Leave the images behind and copy every record exactly.

(Extracted material Opens)

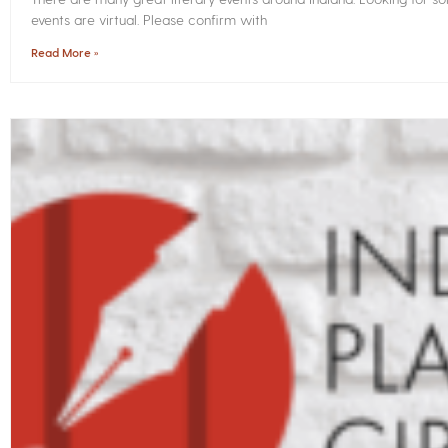
events are virtual. Please confirm with
Read More »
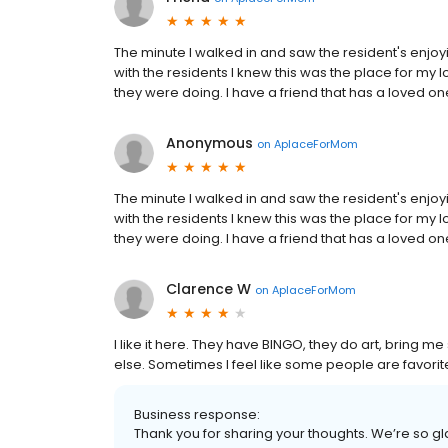
The minute I walked in and saw the resident's enjoyi
with the residents I knew this was the place for my
they were doing. I have a friend that has a loved one
Anonymous
on
AplaceForMom
The minute I walked in and saw the resident's enjoyi
with the residents I knew this was the place for my
they were doing. I have a friend that has a loved one
Clarence W
on
AplaceForMom
I like it here. They have BINGO, they do art, bring 
else. Sometimes I feel like some people are favorites,
Business response:
Thank you for sharing your thoughts. We’re so gl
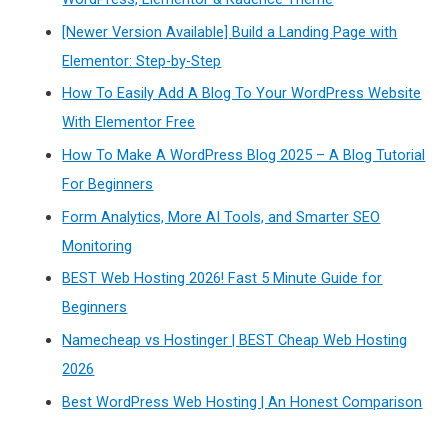
[Newer Version Available] Build a Landing Page with
Elementor: Step-by-Step
How To Easily Add A Blog To Your WordPress Website
With Elementor Free
How To Make A WordPress Blog 2025 – A Blog Tutorial
For Beginners
Form Analytics, More AI Tools, and Smarter SEO
Monitoring
BEST Web Hosting 2026! Fast 5 Minute Guide for
Beginners
Namecheap vs Hostinger | BEST Cheap Web Hosting
2026
Best WordPress Web Hosting | An Honest Comparison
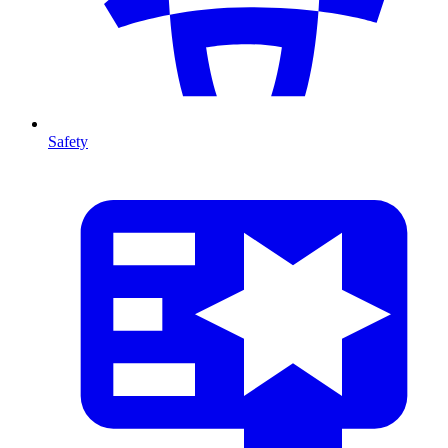
Safety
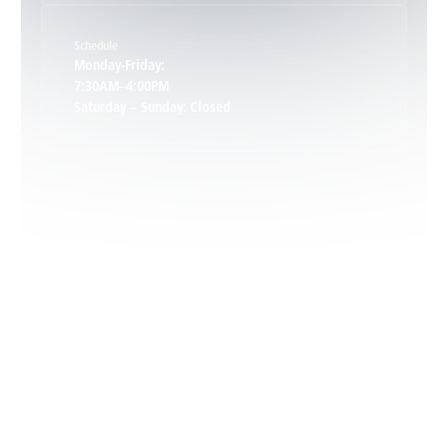
Schedule
Keswick, VA
Monday-Friday:
7:30AM–4:00PM
Saturday – Sunday: Closed
Leon, VA
Locust Dale, VA
Locust Grove, VA
Madison, VA
North Garden, VA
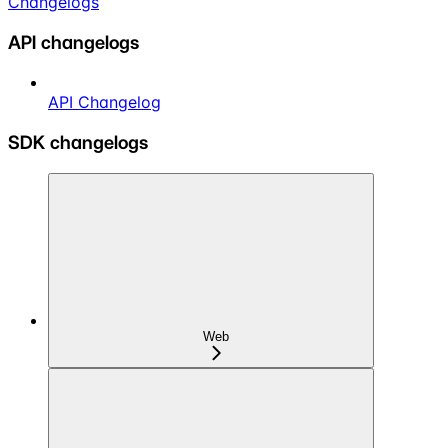
Changelogs
API changelogs
API Changelog
SDK changelogs
Web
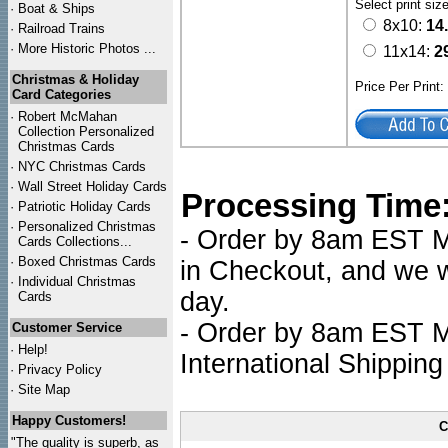
Select print siz
·
Boat & Ships
8x10:
14
·
Railroad Trains
·
More Historic Photos ...
11x14:
2
Christmas & Holiday
Price Per Print
Card Categories
·
Robert McMahan
Collection Personalized
Christmas Cards
·
NYC
Christmas Cards
·
Wall Street Holiday Cards
Processing Time
·
Patriotic Holiday Cards
·
Personalized Christmas
- Order by 8am EST Mo
Cards Collections...
·
Boxed Christmas Cards
in Checkout, and we wi
·
Individual Christmas
day.
Cards
- Order by 8am EST Mo
Customer Service
·
Help!
International Shipping
·
Privacy Policy
·
Site Map
Happy Customers!
C
"The quality is superb, as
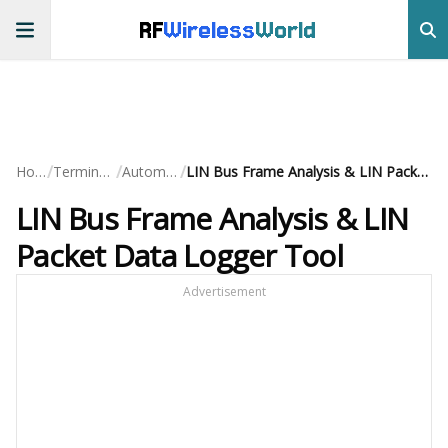
RF
Wireless
World
/
/
/
Home
Terminology
Automotive
LIN Bus Frame Analysis & LIN Packet Data Logger Tool
LIN Bus Frame Analysis & LIN
Packet Data Logger Tool
Advertisement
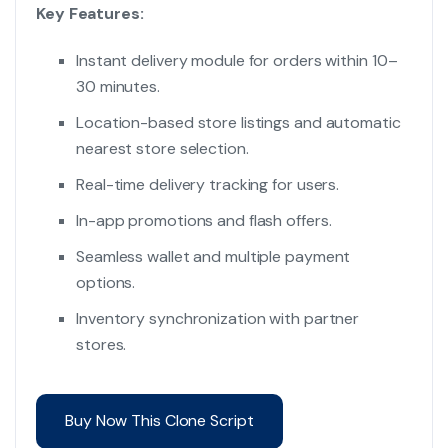
Key Features:
Instant delivery module for orders within 10–
30 minutes.
Location-based store listings and automatic
nearest store selection.
Real-time delivery tracking for users.
In-app promotions and flash offers.
Seamless wallet and multiple payment
options.
Inventory synchronization with partner
stores.
Buy Now This Clone Script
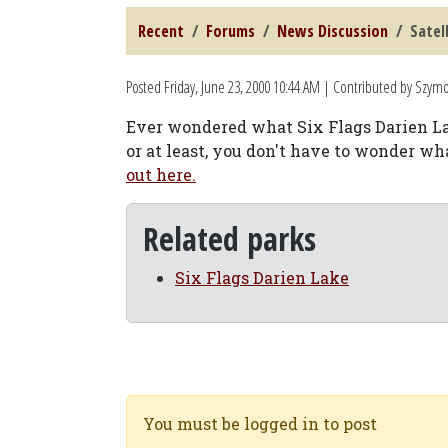
Recent
Forums
News Discussion
Satel
Posted
Friday, June 23, 2000 10:44 AM
| Contributed by Szym
Ever wondered what Six Flags Darien Lak
or at least, you don't have to wonder wh
out here.
Related parks
Six Flags Darien Lake
You must be logged in to post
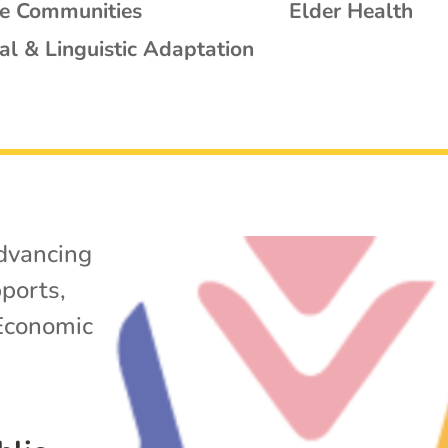
se Communities
Elder Health
al & Linguistic Adaptation
dvancing
ports
,
Economic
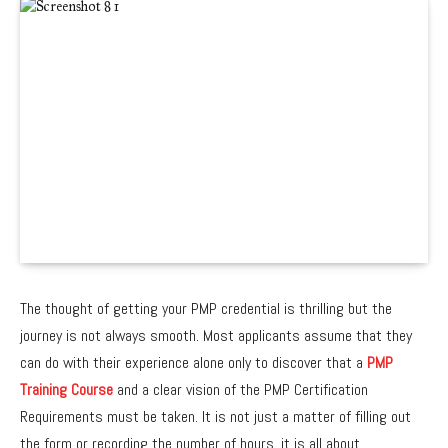
The thought of getting your PMP credential is thrilling but the
journey is not always smooth. Most applicants assume that they
can do with their experience alone only to discover that a
PMP
Training Course
and a clear vision of the
PMP Certification
Requirements
must be taken. It is not just a matter of filling out
the form or recording the number of hours, it is all about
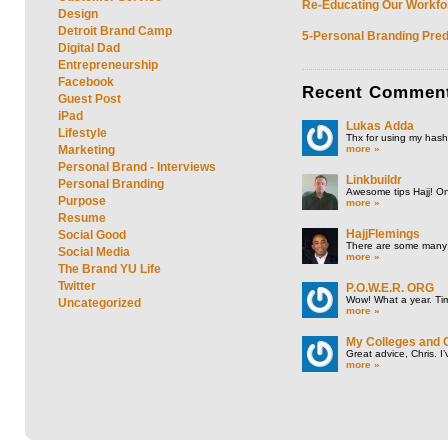
Re-Educating Our Workfor
Design
Detroit Brand Camp
5-Personal Branding Pred
Digital Dad
Entrepreneurship
Facebook
Recent
Commen
Guest Post
iPad
Lukas Adda
Lifestyle
Thx for using my hasht
more »
Marketing
Personal Brand - Interviews
Linkbuildr
Personal Branding
Awesome tips Hajj! One
Purpose
more »
Resume
HajjFlemings
Social Good
There are some many t
Social Media
more »
The Brand YU Life
Twitter
P.O.W.E.R. ORG
Wow! What a year. Tim
Uncategorized
more »
My Colleges and 
Great advice, Chris. I
more »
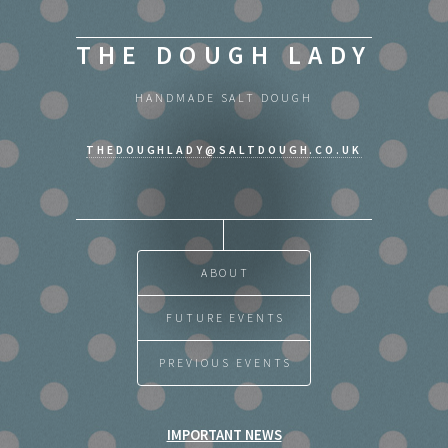
THE DOUGH LADY
HANDMADE SALT DOUGH
THEDOUGHLADY@SALTDOUGH.CO.UK
ABOUT
FUTURE EVENTS
PREVIOUS EVENTS
IMPORTANT NEWS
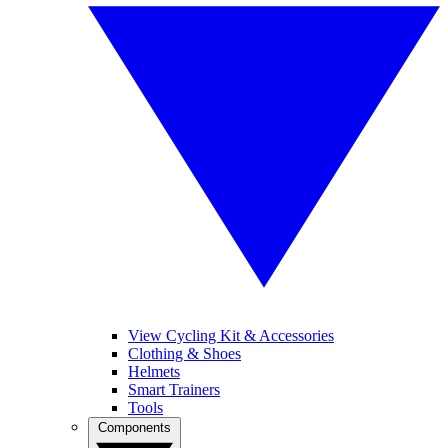
View Cycling Kit & Accessories
Clothing & Shoes
Helmets
Smart Trainers
Tools
Components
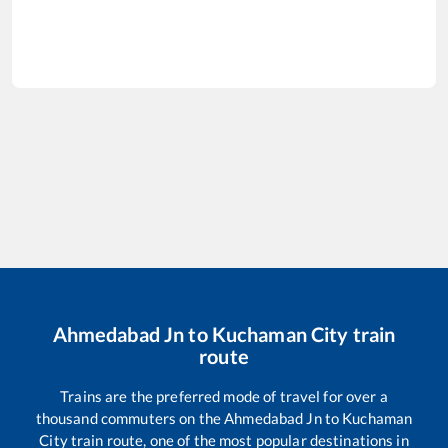
Ahmedabad Jn
to
Kuchaman City
train
route
Trains are the preferred mode of travel for over a
thousand commuters on the
Ahmedabad Jn
to
Kuchaman
City
train route, one of the most popular destinations in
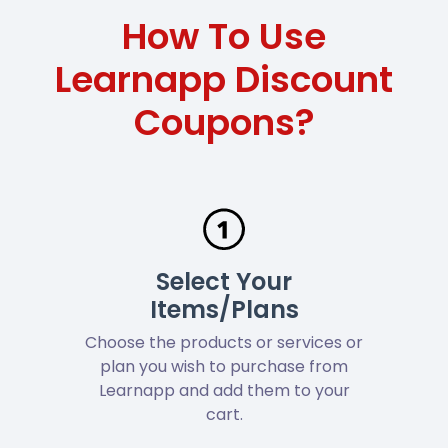
How To Use
Learnapp Discount
Coupons?
Select Your
Items/Plans
Choose the products or services or
plan you wish to purchase from
Learnapp and add them to your
cart.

(Extracted material Closes)

→ **Answer section**:
events are virtual. Please confirm with
Read More »
The minute I walked in and saw the resident's enjoyi
with the residents I knew this was the place for my
they were doing. I have a friend that has a loved one
Anonymous
on
AplaceForMom
The minute I walked in and saw the resident's enjoyi
with the residents I knew this was the place for my
they were doing. I have a friend that has a loved one
Clarence W
on
AplaceForMom
I like it here. They have BINGO, they do art, bring 
else. Sometimes I feel like some people are favorites,
Business response:
Thank you for sharing your thoughts. We’re so gl
[Newer Version Available] Build a Landing Page with
Elementor: Step-by-Step
How To Easily Add A Blog To Your WordPress Website
With Elementor Free
How To Make A WordPress Blog 2025 – A Blog Tutorial
For Beginners
Form Analytics, More AI Tools, and Smarter SEO
Monitoring
BEST Web Hosting 2026! Fast 5 Minute Guide for
Beginners
Namecheap vs Hostinger | BEST Cheap Web Hosting
2026
Best WordPress Web Hosting | An Honest Comparison
Safety
Schedule
Keswick, VA
Monday-Friday:
7:30AM–4:00PM
Saturday – Sunday: Closed
Leon, VA
Locust Dale, VA
Locust Grove, VA
Madison, VA
North Garden, VA
Changelogs
API changelogs
API Changelog
SDK changelogs
Web
Select print siz
·
Boat & Ships
8x10:
14
·
Railroad Trains
·
More Historic Photos ...
11x14:
2
Christmas & Holiday
Price Per Print
Card Categories
·
Robert McMahan
Collection Personalized
Christmas Cards
·
NYC
Christmas Cards
·
Wall Street Holiday Cards
Processing Time
·
Patriotic Holiday Cards
·
Personalized Christmas
- Order by 8am EST Mo
Cards Collections...
·
Boxed Christmas Cards
in Checkout, and we wi
·
Individual Christmas
day.
Cards
- Order by 8am EST Mo
Customer Service
·
Help!
International Shipping
·
Privacy Policy
·
Site Map
Happy Customers!
C
"The quality is superb, as
RF
Wireless
World
/
/
/
Home
Terminology
Automotive
LIN Bus Frame Analysis & LIN Packet Data Logger Tool
LIN Bus Frame Analysis & LIN
Packet Data Logger Tool
Advertisement
Key Features:
Instant delivery module for orders within 10–
30 minutes.
Location-based store listings and automatic
nearest store selection.
Real-time delivery tracking for users.
In-app promotions and flash offers.
Seamless wallet and multiple payment
options.
Inventory synchronization with partner
stores.
Buy Now This Clone Script
Recent
Forums
News Discussion
Satel
Posted
Friday, June 23, 2000 10:44 AM
| Contributed by Szym
Ever wondered what Six Flags Darien Lak
or at least, you don't have to wonder wh
out here.
Related parks
Six Flags Darien Lake
You must be logged in to post
se Communities
Elder Health
al & Linguistic Adaptation
dvancing
ports
,
Economic
The thought of getting your PMP credential is thrilling but the
journey is not always smooth. Most applicants assume that they
can do with their experience alone only to discover that a
PMP
Training Course
and a clear vision of the
PMP Certification
Requirements
must be taken. It is not just a matter of filling out
the form or recording the number of hours, it is all about
Re-Educating Our Workfor
Design
Detroit Brand Camp
5-Personal Branding Pred
Digital Dad
Entrepreneurship
Facebook
Recent
Commen
Guest Post
iPad
Lukas Adda
Lifestyle
Thx for using my hasht
more »
Marketing
Personal Brand - Interviews
Linkbuildr
Personal Branding
Awesome tips Hajj! One
Purpose
more »
Resume
HajjFlemings
Social Good
There are some many t
Social Media
more »
The Brand YU Life
Twitter
P.O.W.E.R. ORG
Wow! What a year. Tim
Uncategorized
more »
My Colleges and 
Great advice, Chris. I
more »
THE DOUGH LADY
HANDMADE SALT DOUGH
THEDOUGHLADY@SALTDOUGH.CO.UK
ABOUT
FUTURE EVENTS
PREVIOUS EVENTS
IMPORTANT NEWS
View Cycling Kit & Accessories
Clothing & Shoes
Helmets
Smart Trainers
Tools
Components
Ahmedabad Jn
to
Kuchaman City
train
route
Trains are the preferred mode of travel for over a
thousand commuters on the
Ahmedabad Jn
to
Kuchaman
City
train route, one of the most popular destinations in
How To Use
Learnapp Discount
Coupons?
Select Your
Items/Plans
Choose the products or services or
plan you wish to purchase from
Learnapp and add them to your
cart.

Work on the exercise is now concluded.